Work instructions
Wherever the string "trabajo" turns up in the data, copy the whole line.

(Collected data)
>>>>

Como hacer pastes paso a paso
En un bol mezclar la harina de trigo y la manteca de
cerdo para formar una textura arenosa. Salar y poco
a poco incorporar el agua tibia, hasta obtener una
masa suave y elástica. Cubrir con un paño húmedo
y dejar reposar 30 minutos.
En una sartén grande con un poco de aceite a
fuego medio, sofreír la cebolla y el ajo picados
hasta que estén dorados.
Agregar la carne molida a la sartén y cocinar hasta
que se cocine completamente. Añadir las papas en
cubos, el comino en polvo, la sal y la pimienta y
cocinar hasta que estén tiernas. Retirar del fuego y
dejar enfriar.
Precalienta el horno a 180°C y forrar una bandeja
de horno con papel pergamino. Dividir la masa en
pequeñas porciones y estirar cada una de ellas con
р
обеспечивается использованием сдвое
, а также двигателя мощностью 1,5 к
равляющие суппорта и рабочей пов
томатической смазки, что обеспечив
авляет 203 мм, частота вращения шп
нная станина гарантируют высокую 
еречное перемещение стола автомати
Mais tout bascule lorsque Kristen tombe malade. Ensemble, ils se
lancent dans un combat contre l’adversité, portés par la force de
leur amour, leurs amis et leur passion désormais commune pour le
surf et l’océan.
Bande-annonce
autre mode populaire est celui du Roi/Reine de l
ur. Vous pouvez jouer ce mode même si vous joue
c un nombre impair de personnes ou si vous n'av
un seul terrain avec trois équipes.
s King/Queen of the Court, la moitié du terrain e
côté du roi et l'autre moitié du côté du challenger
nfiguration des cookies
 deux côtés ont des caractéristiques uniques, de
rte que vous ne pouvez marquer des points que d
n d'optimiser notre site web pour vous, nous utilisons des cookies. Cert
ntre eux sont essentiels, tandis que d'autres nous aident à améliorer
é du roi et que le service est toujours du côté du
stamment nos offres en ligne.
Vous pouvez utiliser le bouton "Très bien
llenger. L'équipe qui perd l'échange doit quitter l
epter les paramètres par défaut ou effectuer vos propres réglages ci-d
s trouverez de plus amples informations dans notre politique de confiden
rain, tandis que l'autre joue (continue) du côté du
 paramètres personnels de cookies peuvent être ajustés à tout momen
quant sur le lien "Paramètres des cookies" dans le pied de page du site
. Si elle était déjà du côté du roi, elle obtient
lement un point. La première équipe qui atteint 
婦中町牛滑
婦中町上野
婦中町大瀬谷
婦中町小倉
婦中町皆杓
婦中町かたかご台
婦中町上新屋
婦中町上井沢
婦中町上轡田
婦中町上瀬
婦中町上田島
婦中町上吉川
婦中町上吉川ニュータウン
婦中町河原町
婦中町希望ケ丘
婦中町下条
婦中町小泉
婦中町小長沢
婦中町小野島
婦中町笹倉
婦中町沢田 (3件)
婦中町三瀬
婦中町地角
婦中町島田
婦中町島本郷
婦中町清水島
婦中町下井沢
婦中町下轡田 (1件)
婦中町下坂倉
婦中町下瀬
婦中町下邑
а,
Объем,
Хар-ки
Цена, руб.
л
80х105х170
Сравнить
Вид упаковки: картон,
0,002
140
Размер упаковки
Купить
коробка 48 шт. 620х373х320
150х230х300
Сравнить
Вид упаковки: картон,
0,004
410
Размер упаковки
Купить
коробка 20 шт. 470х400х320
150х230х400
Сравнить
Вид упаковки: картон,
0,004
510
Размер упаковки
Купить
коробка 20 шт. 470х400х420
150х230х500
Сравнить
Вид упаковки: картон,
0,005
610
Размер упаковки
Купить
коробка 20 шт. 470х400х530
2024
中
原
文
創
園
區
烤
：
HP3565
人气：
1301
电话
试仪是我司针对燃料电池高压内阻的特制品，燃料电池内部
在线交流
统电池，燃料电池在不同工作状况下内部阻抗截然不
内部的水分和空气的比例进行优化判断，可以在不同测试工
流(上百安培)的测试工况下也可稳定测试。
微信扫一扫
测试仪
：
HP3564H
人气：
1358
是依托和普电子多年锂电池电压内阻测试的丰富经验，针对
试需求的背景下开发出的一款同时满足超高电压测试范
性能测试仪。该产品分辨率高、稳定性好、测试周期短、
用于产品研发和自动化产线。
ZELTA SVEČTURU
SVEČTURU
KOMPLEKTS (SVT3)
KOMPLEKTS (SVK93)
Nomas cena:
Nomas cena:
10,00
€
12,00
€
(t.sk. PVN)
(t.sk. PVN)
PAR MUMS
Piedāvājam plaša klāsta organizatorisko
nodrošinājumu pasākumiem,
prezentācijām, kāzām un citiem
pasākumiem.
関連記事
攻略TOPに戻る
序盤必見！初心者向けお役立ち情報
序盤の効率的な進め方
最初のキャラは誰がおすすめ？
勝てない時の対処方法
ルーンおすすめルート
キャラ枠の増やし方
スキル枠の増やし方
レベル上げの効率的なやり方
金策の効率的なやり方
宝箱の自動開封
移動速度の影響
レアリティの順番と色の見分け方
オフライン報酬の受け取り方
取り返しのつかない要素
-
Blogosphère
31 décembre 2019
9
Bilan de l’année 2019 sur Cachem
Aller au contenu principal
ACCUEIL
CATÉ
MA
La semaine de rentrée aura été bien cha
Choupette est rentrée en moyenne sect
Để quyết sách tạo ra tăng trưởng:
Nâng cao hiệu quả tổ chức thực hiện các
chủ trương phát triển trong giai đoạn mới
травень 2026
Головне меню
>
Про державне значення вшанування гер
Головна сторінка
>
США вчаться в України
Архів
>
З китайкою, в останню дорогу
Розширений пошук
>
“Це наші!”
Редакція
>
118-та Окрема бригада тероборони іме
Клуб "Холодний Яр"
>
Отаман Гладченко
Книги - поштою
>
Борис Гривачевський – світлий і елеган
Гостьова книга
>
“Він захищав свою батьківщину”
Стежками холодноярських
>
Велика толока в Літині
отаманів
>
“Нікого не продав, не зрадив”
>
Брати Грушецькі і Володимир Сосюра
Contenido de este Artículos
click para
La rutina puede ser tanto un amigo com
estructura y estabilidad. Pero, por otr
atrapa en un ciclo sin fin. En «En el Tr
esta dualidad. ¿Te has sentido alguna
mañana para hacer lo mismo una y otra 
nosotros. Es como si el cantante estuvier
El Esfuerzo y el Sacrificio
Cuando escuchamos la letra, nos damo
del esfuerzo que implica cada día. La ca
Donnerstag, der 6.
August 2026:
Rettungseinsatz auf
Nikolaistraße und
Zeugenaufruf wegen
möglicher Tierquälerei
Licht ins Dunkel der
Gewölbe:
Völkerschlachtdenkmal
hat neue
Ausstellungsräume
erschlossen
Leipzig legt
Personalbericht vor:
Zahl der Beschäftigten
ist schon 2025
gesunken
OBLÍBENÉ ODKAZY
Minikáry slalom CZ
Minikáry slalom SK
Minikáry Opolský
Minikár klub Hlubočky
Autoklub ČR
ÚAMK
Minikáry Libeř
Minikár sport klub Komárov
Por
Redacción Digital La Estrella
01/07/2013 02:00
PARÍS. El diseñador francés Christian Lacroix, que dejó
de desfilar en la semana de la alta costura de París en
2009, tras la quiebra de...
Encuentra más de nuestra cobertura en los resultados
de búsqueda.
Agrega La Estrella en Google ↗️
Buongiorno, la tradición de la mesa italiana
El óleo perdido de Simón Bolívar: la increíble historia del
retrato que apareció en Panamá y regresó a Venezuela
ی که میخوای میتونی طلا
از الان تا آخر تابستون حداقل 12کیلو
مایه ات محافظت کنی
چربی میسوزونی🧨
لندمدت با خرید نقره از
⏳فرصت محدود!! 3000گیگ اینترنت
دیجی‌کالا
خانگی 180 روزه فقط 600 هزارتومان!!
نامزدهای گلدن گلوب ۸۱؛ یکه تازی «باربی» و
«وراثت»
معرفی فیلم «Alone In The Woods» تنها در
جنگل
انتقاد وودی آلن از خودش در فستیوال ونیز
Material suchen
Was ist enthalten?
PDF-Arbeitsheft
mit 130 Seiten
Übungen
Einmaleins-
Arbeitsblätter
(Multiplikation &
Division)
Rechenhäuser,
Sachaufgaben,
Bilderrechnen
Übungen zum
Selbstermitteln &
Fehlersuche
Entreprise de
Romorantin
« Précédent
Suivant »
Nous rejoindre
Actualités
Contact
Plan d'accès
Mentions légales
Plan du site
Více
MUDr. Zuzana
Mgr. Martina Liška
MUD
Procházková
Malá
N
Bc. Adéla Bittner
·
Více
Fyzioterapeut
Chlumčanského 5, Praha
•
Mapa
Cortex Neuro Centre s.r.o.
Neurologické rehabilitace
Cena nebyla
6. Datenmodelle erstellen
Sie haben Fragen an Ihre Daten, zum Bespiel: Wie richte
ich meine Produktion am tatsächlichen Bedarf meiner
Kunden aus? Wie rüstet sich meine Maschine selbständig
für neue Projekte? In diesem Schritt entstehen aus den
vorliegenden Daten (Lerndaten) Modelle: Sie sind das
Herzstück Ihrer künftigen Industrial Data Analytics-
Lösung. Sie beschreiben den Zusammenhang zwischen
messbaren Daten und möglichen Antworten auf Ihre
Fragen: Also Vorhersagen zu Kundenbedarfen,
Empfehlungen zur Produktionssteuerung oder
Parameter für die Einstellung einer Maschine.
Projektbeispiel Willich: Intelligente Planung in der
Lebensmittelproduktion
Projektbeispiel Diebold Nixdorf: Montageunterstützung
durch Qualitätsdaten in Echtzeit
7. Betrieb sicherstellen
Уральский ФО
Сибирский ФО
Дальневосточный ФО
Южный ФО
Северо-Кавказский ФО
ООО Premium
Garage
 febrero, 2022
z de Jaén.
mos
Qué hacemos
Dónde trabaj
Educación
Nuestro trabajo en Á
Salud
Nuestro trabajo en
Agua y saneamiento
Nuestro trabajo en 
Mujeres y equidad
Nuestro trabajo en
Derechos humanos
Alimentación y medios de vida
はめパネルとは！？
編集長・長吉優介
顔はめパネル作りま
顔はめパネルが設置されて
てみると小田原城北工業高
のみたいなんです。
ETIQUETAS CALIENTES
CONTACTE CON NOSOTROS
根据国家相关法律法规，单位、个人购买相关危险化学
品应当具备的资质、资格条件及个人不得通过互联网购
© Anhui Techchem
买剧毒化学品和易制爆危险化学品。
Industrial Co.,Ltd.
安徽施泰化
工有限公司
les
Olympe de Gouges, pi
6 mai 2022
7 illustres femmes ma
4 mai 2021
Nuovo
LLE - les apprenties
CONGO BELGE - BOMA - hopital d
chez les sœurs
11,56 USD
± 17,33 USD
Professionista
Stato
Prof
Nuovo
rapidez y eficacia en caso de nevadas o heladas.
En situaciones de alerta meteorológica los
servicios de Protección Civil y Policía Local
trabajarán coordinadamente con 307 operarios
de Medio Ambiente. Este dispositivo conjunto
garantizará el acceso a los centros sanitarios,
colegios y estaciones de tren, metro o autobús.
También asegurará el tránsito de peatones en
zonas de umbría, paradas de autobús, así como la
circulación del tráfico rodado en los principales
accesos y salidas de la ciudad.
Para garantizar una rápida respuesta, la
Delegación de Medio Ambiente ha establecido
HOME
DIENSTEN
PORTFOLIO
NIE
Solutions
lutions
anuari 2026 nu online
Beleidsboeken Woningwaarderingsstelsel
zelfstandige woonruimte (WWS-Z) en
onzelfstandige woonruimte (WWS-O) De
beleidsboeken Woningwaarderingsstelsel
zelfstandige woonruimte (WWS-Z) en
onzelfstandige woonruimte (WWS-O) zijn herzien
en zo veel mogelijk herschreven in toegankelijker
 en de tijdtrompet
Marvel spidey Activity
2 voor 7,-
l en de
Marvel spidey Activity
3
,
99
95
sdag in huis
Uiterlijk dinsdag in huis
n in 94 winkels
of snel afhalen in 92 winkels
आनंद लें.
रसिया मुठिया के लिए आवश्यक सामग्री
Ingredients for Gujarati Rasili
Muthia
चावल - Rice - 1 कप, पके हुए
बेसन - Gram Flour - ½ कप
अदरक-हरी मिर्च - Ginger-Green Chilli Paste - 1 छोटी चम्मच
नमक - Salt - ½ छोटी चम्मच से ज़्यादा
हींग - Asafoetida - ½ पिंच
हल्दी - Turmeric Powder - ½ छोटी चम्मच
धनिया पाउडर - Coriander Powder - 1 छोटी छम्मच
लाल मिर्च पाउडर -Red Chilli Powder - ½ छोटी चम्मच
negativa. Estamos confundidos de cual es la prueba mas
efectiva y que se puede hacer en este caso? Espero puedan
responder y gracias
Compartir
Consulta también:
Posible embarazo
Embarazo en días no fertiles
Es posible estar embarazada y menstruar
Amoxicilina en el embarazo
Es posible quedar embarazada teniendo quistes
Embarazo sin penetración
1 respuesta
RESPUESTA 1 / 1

<<<<

Output of the exercise
Nuestro trabajo en Á
Nuestro trabajo en
Nuestro trabajo en 
Nuestro trabajo en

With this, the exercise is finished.